In the present case, the main purpose of the Agreement is to wind up the commercial relationship between X Pty Ltd and Y, which they entered into under the Distributor Agreement. Once X Pty Ltd signs the Agreement within the specified deadline, the Agreement becomes effective immediately.
From the Effective Date till the Transition Date, which is the Transition Period, X Pty Ltd has to undertake various actions, namely carry out the inventory, releasing the customer list to Y, transiting customers to Y, winding up X Pty Ltd's business relationship with any other sub distributors engaged by it to sell and distribute Y products in the Territory and so on. On fulfilment of certain conditions, namely release of customer list and inventory of the Y products, Y undertakes to pay X Pty Ltd Transition Payment in various stages. Both parties covenant to release each other of any legal actions and execute release forms once the required conditions of the Agreement are satisfied. Other obligations and conditions in the Agreement are inserted to facilitate the carrying out of the main obligation of the Agreement, namely ceasing of the commercial relationship between X Pty Ltd and Y.
Therefore, once the Agreement is signed and becomes effective, there is no condition precedent to the formation of the contract, rather condition precedent to the performance of the contract. Breaches or non-performance of any provision of the Agreement does not make the entire Agreement null and void as the Agreement allows X Pty Ltd certain days to remedy the breach or non-compliance. Also the Agreement gives both parties right to enforce specific performance of the Agreement and seek injunctive relief.
However, if the Agreement is not executed by X Pty Ltd prior to mid April, 2011, there would be no contract at all.
In the example given in the TD at paragraph 8, the takeover contract between SingTel Australia Investment Ltd and C&W Optus Limited would take effect only if the Treasurer raises no objection under foreign investment policy.

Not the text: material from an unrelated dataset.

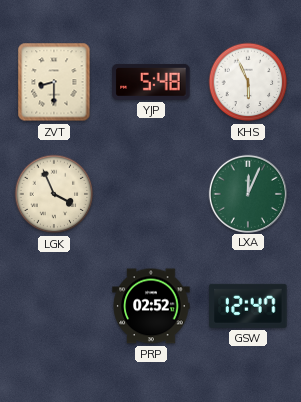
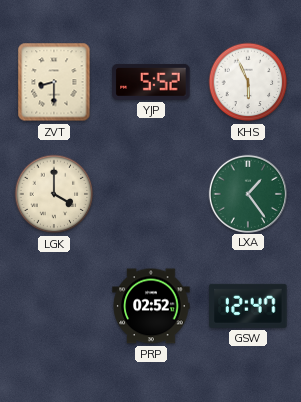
YJP: 5:48 -> 5:52
LGK: 3:56 -> 4:00
LXA: 12:04 -> 1:24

In the present case, the contract will come only into existence once it is signed and executed by X Pty Ltd. The rest of the conditions in the Agreement relates to the performance of the contract, non-compliance of which would give the parties certain rights to enforce the non-compliance.
Therefore, signing and executing the Agreement before mid April 2011 is the condition precedent to the formation of the contract rather than conditions precedent to the performance of the contract. However, since the condition is satisfied when it was signed and executed by X Pty Ltd in early April 2011, it will not prevent the contract to come into force until 31 March 2012.